My document control procedure may not meet all the requirements of ISO, but I have third level work instructions that do. Is that OK?

Technically yes. ISO requires that you have processes and procedures describing these processes but it doesn’t tell you how to document them. It is thus conforming if your complete process is spread over a number of different documents. However, this is unlikely to be a very useful structure to your documentation and probably does not make the documents effective at defining and communicating the process.

There structures can originate from many situations but typically when the procedure was written, the author was trying to “get ISO” and that’s what they did. The easy way for them to do it was to write a procedure that just mimicked the words in the standard. Thus the procedure meets ISO. Unfortunately it really doesn’t describe the actual processes that are followed to achieve say document control and thus often work instructions are written to explain the different activities — so although they are called work instructions and third level documents they often describe the management processes that would normally be in a procedure. Usually they also contain detail too. That alone would be bad enough, but over the years auditors, customers and others change the procedures and work instructions to suit their needs and what is left is a complex set of documents to describe a simple process, at different levels and containing both detail and management processes.

The goal of documentation is not just to achieve conformance by saying “we have addressed it somewhere” but to focus on what would be the most useful structure of our documentation so that it is easy to communicate the process, to train people in it and to refer to it if we need to.
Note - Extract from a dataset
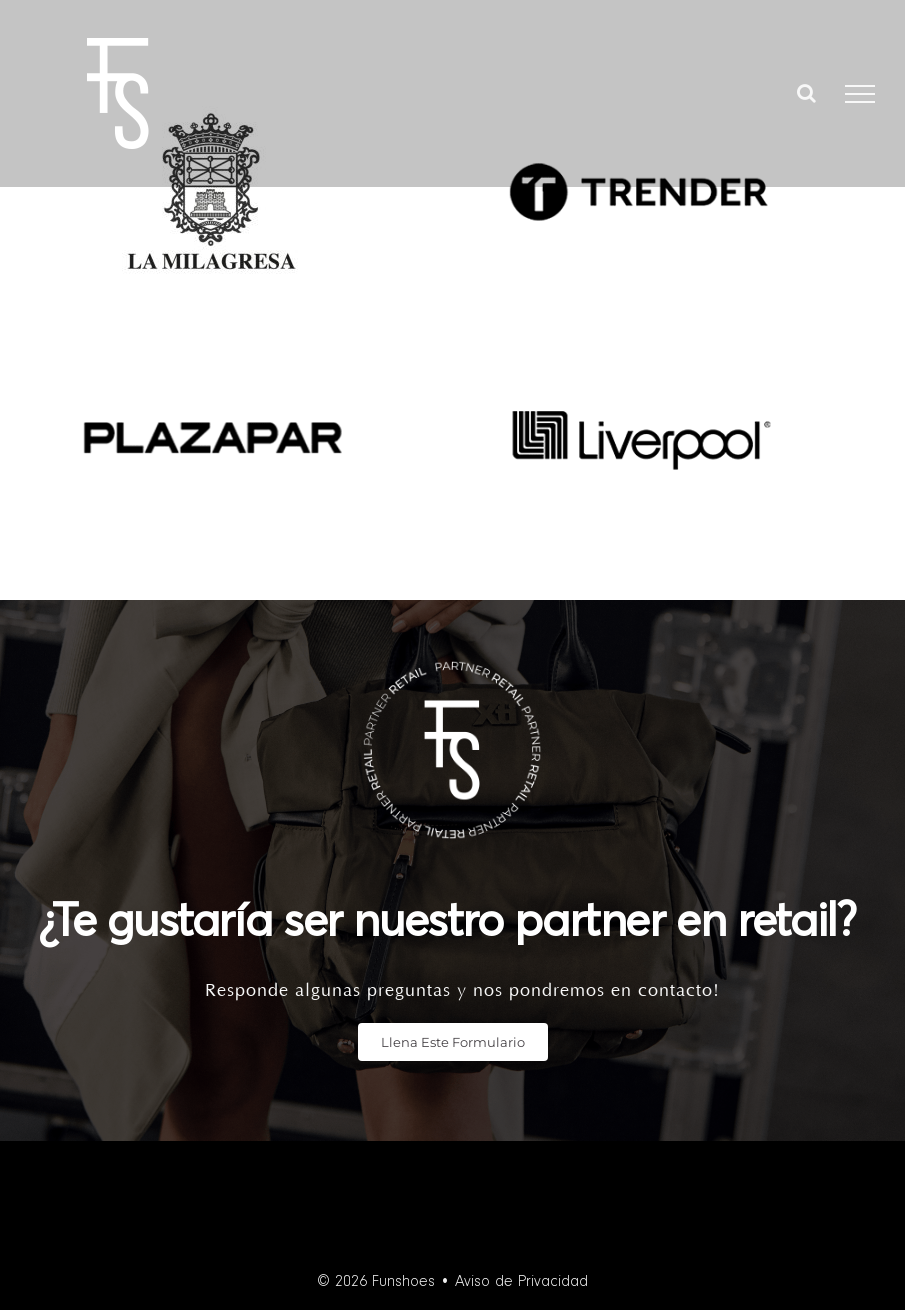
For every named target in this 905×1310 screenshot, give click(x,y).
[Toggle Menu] (860, 94)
ISO is such a useful standard. It focuses on the processes for “managing” the activities it introduces. It is the management of document control that is important in clauses 4.2.3 and this can practically be presented in a single document at an appropriate level of detail. ISO got it about right when they included the requirements under each section. Covering these requirements, expanding those that are more important and minimizing those that are less (if any) can be practically achieved in a single document. Thus it is a useful hint (not particularly just for ISO conformance but also for addressing the most common document control requirements) that these subjects could (and perhaps should — because it is useful and practical) be described in a single procedure.

It is still possible that some work instructions are necessary. Typically these would cover the detail of a specific activity but the “management procedure” (the procedure which explains how the process is managed), should describe the overall process including relevant variations and exceptions. How to operate software or levels of authorities would be better covered in lower level documents.